**Task to complete:** Scan the records for the string "pool" and state how many lines contain it, using the number alone.

**Records supplied:**
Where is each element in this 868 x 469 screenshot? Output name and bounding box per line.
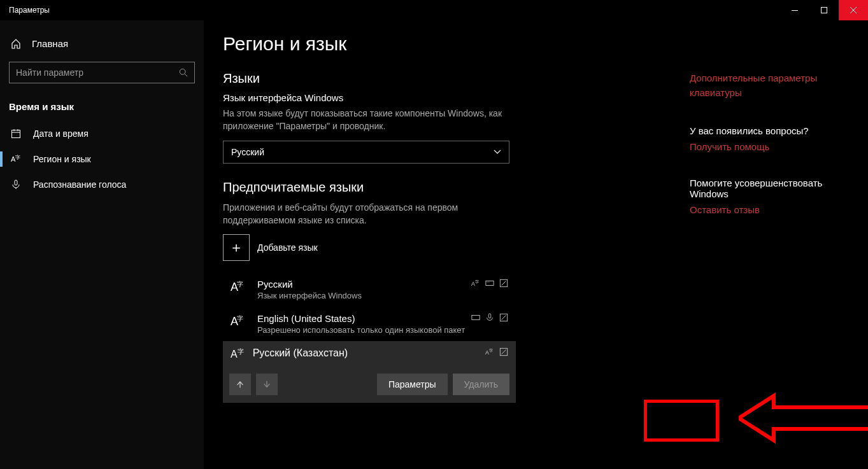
options-button[interactable]: Параметры: [377, 374, 448, 395]
keyboard-layout-icon: [471, 313, 480, 322]
add-language-button[interactable]: ＋ Добавьте язык: [223, 234, 671, 261]
search-placeholder: Найти параметр: [16, 67, 83, 78]
move-up-button[interactable]: [229, 374, 251, 395]
close-button[interactable]: [839, 0, 868, 20]
handwriting-icon: [499, 279, 508, 288]
language-icon: A字: [10, 154, 22, 164]
svg-text:字: 字: [475, 279, 479, 284]
ui-language-label: Язык интерфейса Windows: [223, 92, 671, 103]
svg-rect-6: [12, 130, 20, 138]
language-item-russian[interactable]: A字 Русский Язык интерфейса Windows A字: [223, 272, 516, 307]
window-controls: [780, 0, 868, 20]
svg-rect-1: [822, 8, 827, 13]
keyboard-layout-icon: [485, 279, 494, 288]
preferred-languages-description: Приложения и веб-сайты будут отображатьс…: [223, 201, 516, 227]
home-nav[interactable]: Главная: [0, 33, 204, 54]
plus-icon: ＋: [223, 234, 250, 261]
svg-text:A: A: [471, 281, 475, 287]
svg-rect-16: [486, 281, 494, 286]
calendar-icon: [10, 129, 22, 139]
sidebar-item-speech[interactable]: Распознавание голоса: [0, 172, 204, 197]
annotation-arrow: [739, 389, 868, 447]
language-item-english-us[interactable]: A字 English (United States) Разрешено исп…: [223, 307, 516, 341]
svg-text:A: A: [485, 349, 489, 356]
display-language-icon: A字: [471, 279, 480, 288]
sidebar-item-label: Распознавание голоса: [33, 179, 126, 190]
microphone-icon: [10, 179, 22, 190]
window-title: Параметры: [0, 6, 50, 15]
language-glyph-icon: A字: [231, 313, 248, 328]
svg-rect-20: [472, 316, 480, 320]
language-name: Русский (Казахстан): [253, 347, 348, 359]
language-subtitle: Язык интерфейса Windows: [257, 291, 362, 300]
maximize-button[interactable]: [809, 0, 839, 20]
svg-line-5: [185, 74, 187, 76]
sidebar-item-region-language[interactable]: A字 Регион и язык: [0, 146, 204, 172]
get-help-link[interactable]: Получить помощь: [690, 141, 855, 152]
ui-language-select[interactable]: Русский: [223, 141, 509, 164]
svg-rect-21: [488, 314, 491, 318]
home-icon: [10, 39, 22, 49]
minimize-button[interactable]: [780, 0, 809, 20]
svg-text:字: 字: [489, 348, 493, 353]
search-icon: [179, 68, 188, 77]
home-label: Главная: [32, 38, 68, 49]
speech-icon: [485, 313, 494, 322]
advanced-keyboard-link[interactable]: Дополнительные параметры клавиатуры: [690, 71, 855, 100]
handwriting-icon: [499, 313, 508, 322]
section-preferred-languages: Предпочитаемые языки: [223, 180, 671, 195]
sidebar-item-label: Регион и язык: [33, 154, 91, 164]
language-subtitle: Разрешено использовать только один языко…: [257, 325, 465, 335]
sidebar-category: Время и язык: [0, 96, 204, 121]
add-language-label: Добавьте язык: [257, 242, 318, 253]
chevron-down-icon: [494, 150, 501, 155]
annotation-highlight-box: [644, 400, 719, 442]
sidebar: Главная Найти параметр Время и язык Дата…: [0, 20, 204, 469]
ui-language-description: На этом языке будут показываться такие к…: [223, 107, 516, 133]
improve-heading: Помогите усовершенствовать Windows: [690, 178, 855, 199]
feedback-link[interactable]: Оставить отзыв: [690, 204, 855, 215]
handwriting-icon: [499, 347, 508, 356]
sidebar-item-label: Дата и время: [33, 129, 89, 139]
main-content: Регион и язык Языки Язык интерфейса Wind…: [204, 20, 690, 469]
ui-language-value: Русский: [231, 147, 264, 157]
delete-button[interactable]: Удалить: [453, 374, 509, 395]
page-title: Регион и язык: [223, 33, 671, 55]
svg-marker-26: [739, 396, 868, 440]
language-name: Русский: [257, 279, 362, 290]
section-languages: Языки: [223, 71, 671, 86]
language-name: English (United States): [257, 313, 465, 324]
svg-point-4: [180, 69, 185, 74]
language-glyph-icon: A字: [231, 279, 248, 294]
sidebar-item-date-time[interactable]: Дата и время: [0, 121, 204, 146]
language-glyph-icon: A字: [231, 347, 244, 360]
language-item-russian-kz-selected[interactable]: A字 Русский (Казахстан) A字 Параметры: [223, 341, 516, 402]
title-bar: Параметры: [0, 0, 868, 20]
display-language-icon: A字: [485, 347, 494, 356]
svg-text:字: 字: [15, 155, 20, 160]
questions-heading: У вас появились вопросы?: [690, 125, 855, 136]
move-down-button[interactable]: [256, 374, 278, 395]
svg-rect-12: [15, 180, 17, 185]
svg-rect-0: [792, 10, 798, 11]
search-input[interactable]: Найти параметр: [9, 62, 195, 83]
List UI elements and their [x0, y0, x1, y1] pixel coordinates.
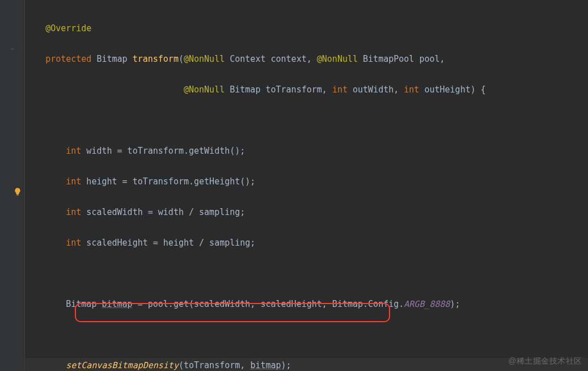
return-type: Bitmap	[91, 54, 132, 64]
call-setcanvasbitmapdensity: setCanvasBitmapDensity	[66, 360, 179, 370]
intention-bulb-icon[interactable]	[13, 187, 21, 195]
keyword-int: int	[66, 238, 81, 248]
keyword-int: int	[332, 85, 348, 95]
assign-poolget: = pool.get(scaledWidth, scaledHeight, Bi…	[133, 299, 404, 309]
param-totransform: Bitmap toTransform,	[225, 85, 332, 95]
decl-scaledheight: scaledHeight = height / sampling;	[81, 238, 255, 248]
semicolon: );	[281, 360, 291, 370]
type-bitmap: Bitmap	[66, 299, 101, 309]
annotation: @NonNull	[184, 85, 225, 95]
fold-marker-icon[interactable]: —	[0, 45, 25, 52]
semicolon: );	[450, 299, 460, 309]
param-outwidth: outWidth,	[348, 85, 404, 95]
keyword-int: int	[66, 207, 81, 217]
const-argb8888: ARGB_8888	[404, 299, 450, 309]
keyword-int: int	[404, 85, 419, 95]
caret-line[interactable]: setCanvasBitmapDensity(toTransform, bitm…	[25, 358, 588, 371]
method-name: transform	[133, 54, 179, 64]
code-editor[interactable]: @Override protected Bitmap transform(@No…	[25, 0, 588, 371]
decl-height: height = toTransform.getHeight();	[81, 176, 255, 187]
editor-gutter: —	[0, 0, 25, 371]
svg-rect-0	[16, 195, 19, 195]
param-context: Context context,	[225, 54, 317, 64]
args: (toTransform,	[179, 360, 250, 370]
ref-bitmap: bitmap	[250, 360, 281, 370]
param-outheight: outHeight) {	[419, 85, 485, 95]
decl-width: width = toTransform.getWidth();	[81, 146, 245, 156]
annotation: @Override	[45, 23, 91, 33]
paren: (	[179, 54, 184, 64]
annotation: @NonNull	[184, 54, 225, 64]
keyword-int: int	[66, 146, 81, 156]
decl-scaledwidth: scaledWidth = width / sampling;	[81, 207, 245, 217]
param-pool: BitmapPool pool,	[358, 54, 445, 64]
var-bitmap: bitmap	[101, 299, 132, 309]
annotation: @NonNull	[317, 54, 358, 64]
keyword-int: int	[66, 176, 81, 187]
keyword-protected: protected	[45, 54, 91, 64]
watermark: @稀土掘金技术社区	[508, 356, 582, 366]
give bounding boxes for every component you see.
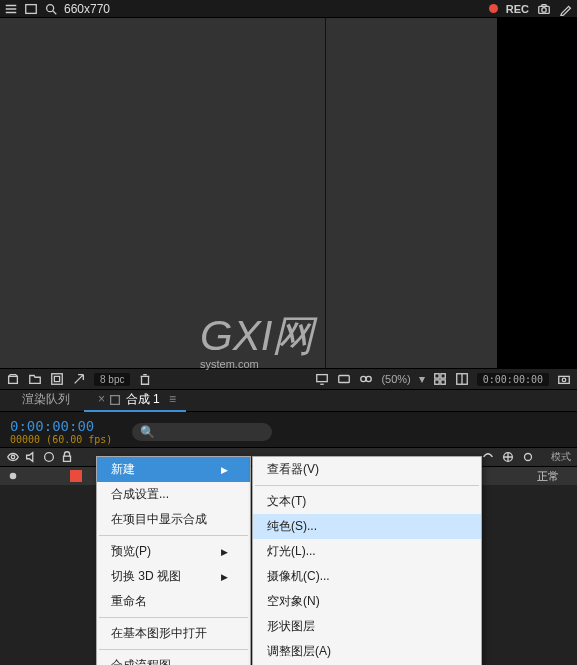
search-icon[interactable] bbox=[44, 2, 58, 16]
mask-icon[interactable] bbox=[337, 372, 351, 386]
menu-item[interactable]: 合成流程图 bbox=[97, 653, 250, 665]
shy-icon[interactable] bbox=[481, 450, 495, 464]
bit-depth[interactable]: 8 bpc bbox=[94, 373, 130, 386]
search-text: 660x770 bbox=[64, 2, 110, 16]
menu-item[interactable]: 灯光(L)... bbox=[253, 539, 481, 564]
screen-icon[interactable] bbox=[315, 372, 329, 386]
menu-item[interactable]: 在基本图形中打开 bbox=[97, 621, 250, 646]
tab-menu-icon[interactable]: ≡ bbox=[169, 392, 176, 406]
layer-blend-mode[interactable]: 正常 bbox=[537, 469, 571, 484]
menu-item[interactable]: 重命名 bbox=[97, 589, 250, 614]
menu-item[interactable]: 切换 3D 视图▶ bbox=[97, 564, 250, 589]
bin-icon[interactable] bbox=[6, 372, 20, 386]
layout-icon[interactable] bbox=[455, 372, 469, 386]
svg-point-22 bbox=[525, 454, 532, 461]
menu-icon[interactable] bbox=[4, 2, 18, 16]
svg-rect-11 bbox=[441, 374, 445, 378]
context-submenu-new: 查看器(V)文本(T)纯色(S)...灯光(L)...摄像机(C)...空对象(… bbox=[252, 456, 482, 665]
svg-point-1 bbox=[47, 4, 54, 11]
rec-label[interactable]: REC bbox=[506, 3, 529, 15]
project-footer: 8 bpc (50%) ▾ 0:00:00:00 bbox=[0, 368, 577, 390]
menu-item[interactable]: 合成设置... bbox=[97, 482, 250, 507]
audio-column-icon[interactable] bbox=[24, 450, 38, 464]
svg-rect-12 bbox=[435, 380, 439, 384]
current-timecode[interactable]: 0:00:00:00 bbox=[10, 418, 112, 434]
zoom-level[interactable]: (50%) bbox=[381, 373, 410, 385]
lock-column-icon[interactable] bbox=[60, 450, 74, 464]
menu-item[interactable]: 形状图层 bbox=[253, 614, 481, 639]
solo-column-icon[interactable] bbox=[42, 450, 56, 464]
menu-item[interactable]: 空对象(N) bbox=[253, 589, 481, 614]
snapshot-icon[interactable] bbox=[557, 372, 571, 386]
svg-point-23 bbox=[10, 473, 15, 478]
svg-rect-7 bbox=[339, 376, 350, 383]
svg-point-19 bbox=[45, 453, 54, 462]
footer-timecode[interactable]: 0:00:00:00 bbox=[477, 373, 549, 386]
mode-column-label: 模式 bbox=[551, 450, 571, 464]
arrow-icon[interactable] bbox=[72, 372, 86, 386]
menu-item[interactable]: 在项目中显示合成 bbox=[97, 507, 250, 532]
menu-item[interactable]: 纯色(S)... bbox=[253, 514, 481, 539]
layer-color-swatch[interactable] bbox=[70, 470, 82, 482]
layer-search[interactable]: 🔍 bbox=[132, 423, 272, 441]
menu-item[interactable]: 查看器(V) bbox=[253, 457, 481, 482]
svg-point-3 bbox=[542, 7, 546, 11]
fx-icon[interactable] bbox=[501, 450, 515, 464]
layer-eye-icon[interactable] bbox=[6, 469, 20, 483]
frame-info: 00000 (60.00 fps) bbox=[10, 434, 112, 445]
toggle-icon[interactable] bbox=[359, 372, 373, 386]
timeline-header: 0:00:00:00 00000 (60.00 fps) 🔍 bbox=[0, 412, 577, 447]
menu-item[interactable]: 预览(P)▶ bbox=[97, 539, 250, 564]
camera-icon[interactable] bbox=[537, 2, 551, 16]
svg-rect-0 bbox=[26, 4, 37, 13]
layer-search-input[interactable] bbox=[159, 426, 264, 438]
pencil-icon[interactable] bbox=[559, 2, 573, 16]
menu-item[interactable]: 调整图层(A) bbox=[253, 639, 481, 664]
timeline-tabs: 渲染队列 × 合成 1 ≡ bbox=[0, 390, 577, 412]
tab-comp-1[interactable]: × 合成 1 ≡ bbox=[84, 388, 186, 411]
top-bar: 660x770 REC bbox=[0, 0, 577, 18]
comp-viewer[interactable]: GXI网 system.com bbox=[0, 18, 577, 368]
comp-tab-icon bbox=[108, 393, 122, 407]
svg-rect-10 bbox=[435, 374, 439, 378]
svg-point-16 bbox=[562, 378, 566, 382]
svg-point-8 bbox=[361, 376, 366, 381]
menu-item[interactable]: 新建▶ bbox=[97, 457, 250, 482]
window-icon[interactable] bbox=[24, 2, 38, 16]
svg-rect-20 bbox=[64, 456, 71, 461]
trash-icon[interactable] bbox=[138, 372, 152, 386]
comp-icon[interactable] bbox=[50, 372, 64, 386]
svg-point-18 bbox=[11, 455, 15, 459]
folder-icon[interactable] bbox=[28, 372, 42, 386]
tab-close-icon[interactable]: × bbox=[98, 392, 105, 406]
rec-indicator bbox=[489, 4, 498, 13]
menu-item[interactable]: 摄像机(C)... bbox=[253, 564, 481, 589]
tab-render-queue[interactable]: 渲染队列 bbox=[12, 388, 80, 411]
svg-rect-13 bbox=[441, 380, 445, 384]
svg-rect-4 bbox=[9, 376, 18, 383]
svg-rect-5 bbox=[52, 374, 63, 385]
svg-rect-6 bbox=[317, 375, 328, 382]
mb-icon[interactable] bbox=[521, 450, 535, 464]
eye-column-icon[interactable] bbox=[6, 450, 20, 464]
menu-item[interactable]: 文本(T) bbox=[253, 489, 481, 514]
grid-icon[interactable] bbox=[433, 372, 447, 386]
svg-rect-17 bbox=[111, 395, 120, 404]
svg-point-9 bbox=[366, 376, 371, 381]
svg-rect-15 bbox=[559, 376, 570, 383]
context-menu: 新建▶合成设置...在项目中显示合成预览(P)▶切换 3D 视图▶重命名在基本图… bbox=[96, 456, 251, 665]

**Exercise result:** 2